Extracted page text data —

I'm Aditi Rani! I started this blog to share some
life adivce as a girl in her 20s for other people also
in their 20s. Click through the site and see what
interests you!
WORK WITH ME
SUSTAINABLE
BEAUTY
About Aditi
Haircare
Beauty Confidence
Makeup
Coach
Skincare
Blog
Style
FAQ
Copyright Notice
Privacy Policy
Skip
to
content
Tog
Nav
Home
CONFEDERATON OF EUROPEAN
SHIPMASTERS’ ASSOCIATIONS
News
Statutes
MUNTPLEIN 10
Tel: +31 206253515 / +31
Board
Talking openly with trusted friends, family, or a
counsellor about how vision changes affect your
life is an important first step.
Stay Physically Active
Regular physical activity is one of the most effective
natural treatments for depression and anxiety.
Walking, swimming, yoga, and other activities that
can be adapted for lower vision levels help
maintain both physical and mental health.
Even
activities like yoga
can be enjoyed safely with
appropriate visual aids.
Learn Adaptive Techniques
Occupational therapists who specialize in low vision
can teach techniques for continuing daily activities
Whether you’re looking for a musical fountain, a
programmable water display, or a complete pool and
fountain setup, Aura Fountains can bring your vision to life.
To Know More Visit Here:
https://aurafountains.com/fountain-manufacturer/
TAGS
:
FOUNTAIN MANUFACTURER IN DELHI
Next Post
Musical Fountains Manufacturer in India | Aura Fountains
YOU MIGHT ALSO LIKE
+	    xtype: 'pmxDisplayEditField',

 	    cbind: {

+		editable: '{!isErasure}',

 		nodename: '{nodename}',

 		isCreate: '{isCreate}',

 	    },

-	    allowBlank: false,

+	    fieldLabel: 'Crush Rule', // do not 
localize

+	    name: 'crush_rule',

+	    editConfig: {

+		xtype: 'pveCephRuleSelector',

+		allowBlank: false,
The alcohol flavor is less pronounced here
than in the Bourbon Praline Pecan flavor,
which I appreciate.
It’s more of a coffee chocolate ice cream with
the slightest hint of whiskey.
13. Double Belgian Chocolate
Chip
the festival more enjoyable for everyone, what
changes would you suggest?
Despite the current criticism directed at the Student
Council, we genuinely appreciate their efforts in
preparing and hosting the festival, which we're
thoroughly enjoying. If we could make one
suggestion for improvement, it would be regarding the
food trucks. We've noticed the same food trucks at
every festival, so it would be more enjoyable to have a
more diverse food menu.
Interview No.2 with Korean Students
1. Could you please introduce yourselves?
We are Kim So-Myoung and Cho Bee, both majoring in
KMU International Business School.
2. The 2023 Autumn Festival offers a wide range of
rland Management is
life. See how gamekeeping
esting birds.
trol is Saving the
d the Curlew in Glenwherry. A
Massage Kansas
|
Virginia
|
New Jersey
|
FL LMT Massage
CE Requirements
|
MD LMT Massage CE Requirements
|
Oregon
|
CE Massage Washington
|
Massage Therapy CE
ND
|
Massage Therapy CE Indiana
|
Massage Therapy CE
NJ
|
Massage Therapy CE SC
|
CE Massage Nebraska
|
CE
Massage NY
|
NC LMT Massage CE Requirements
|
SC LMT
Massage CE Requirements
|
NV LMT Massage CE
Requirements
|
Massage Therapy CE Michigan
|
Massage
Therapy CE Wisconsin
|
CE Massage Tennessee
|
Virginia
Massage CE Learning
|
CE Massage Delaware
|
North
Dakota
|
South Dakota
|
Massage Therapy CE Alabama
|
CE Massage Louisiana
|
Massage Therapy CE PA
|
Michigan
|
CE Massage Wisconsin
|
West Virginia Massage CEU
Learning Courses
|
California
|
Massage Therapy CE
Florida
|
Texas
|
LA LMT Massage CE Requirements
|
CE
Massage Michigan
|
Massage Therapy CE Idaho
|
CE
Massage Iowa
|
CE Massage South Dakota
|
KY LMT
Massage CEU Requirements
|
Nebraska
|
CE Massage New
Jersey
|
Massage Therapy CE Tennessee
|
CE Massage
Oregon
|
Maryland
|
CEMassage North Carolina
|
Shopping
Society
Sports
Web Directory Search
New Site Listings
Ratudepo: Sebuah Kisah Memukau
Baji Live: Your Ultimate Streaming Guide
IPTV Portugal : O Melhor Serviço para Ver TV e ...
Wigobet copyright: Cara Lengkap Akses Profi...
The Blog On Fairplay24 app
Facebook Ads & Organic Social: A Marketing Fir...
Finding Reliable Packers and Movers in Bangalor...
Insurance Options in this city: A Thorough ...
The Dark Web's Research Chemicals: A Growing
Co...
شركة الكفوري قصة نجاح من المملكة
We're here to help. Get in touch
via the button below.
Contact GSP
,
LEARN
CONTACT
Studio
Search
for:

Activity — Your answer should consist only of the lines above between the line holding "Beauty Confidence" and the line holding "YOU MIGHT ALSO LIKE", inclusive, each transcribed exactly.

Task output —
Beauty Confidence
Makeup
Coach
Skincare
Blog
Style
FAQ
Copyright Notice
Privacy Policy
Skip
to
content
Tog
Nav
Home
CONFEDERATON OF EUROPEAN
SHIPMASTERS’ ASSOCIATIONS
News
Statutes
MUNTPLEIN 10
Tel: +31 206253515 / +31
Board
Talking openly with trusted friends, family, or a
counsellor about how vision changes affect your
life is an important first step.
Stay Physically Active
Regular physical activity is one of the most effective
natural treatments for depression and anxiety.
Walking, swimming, yoga, and other activities that
can be adapted for lower vision levels help
maintain both physical and mental health.
Even
activities like yoga
can be enjoyed safely with
appropriate visual aids.
Learn Adaptive Techniques
Occupational therapists who specialize in low vision
can teach techniques for continuing daily activities
Whether you’re looking for a musical fountain, a
programmable water display, or a complete pool and
fountain setup, Aura Fountains can bring your vision to life.
To Know More Visit Here:
https://aurafountains.com/fountain-manufacturer/
TAGS
:
FOUNTAIN MANUFACTURER IN DELHI
Next Post
Musical Fountains Manufacturer in India | Aura Fountains
YOU MIGHT ALSO LIKE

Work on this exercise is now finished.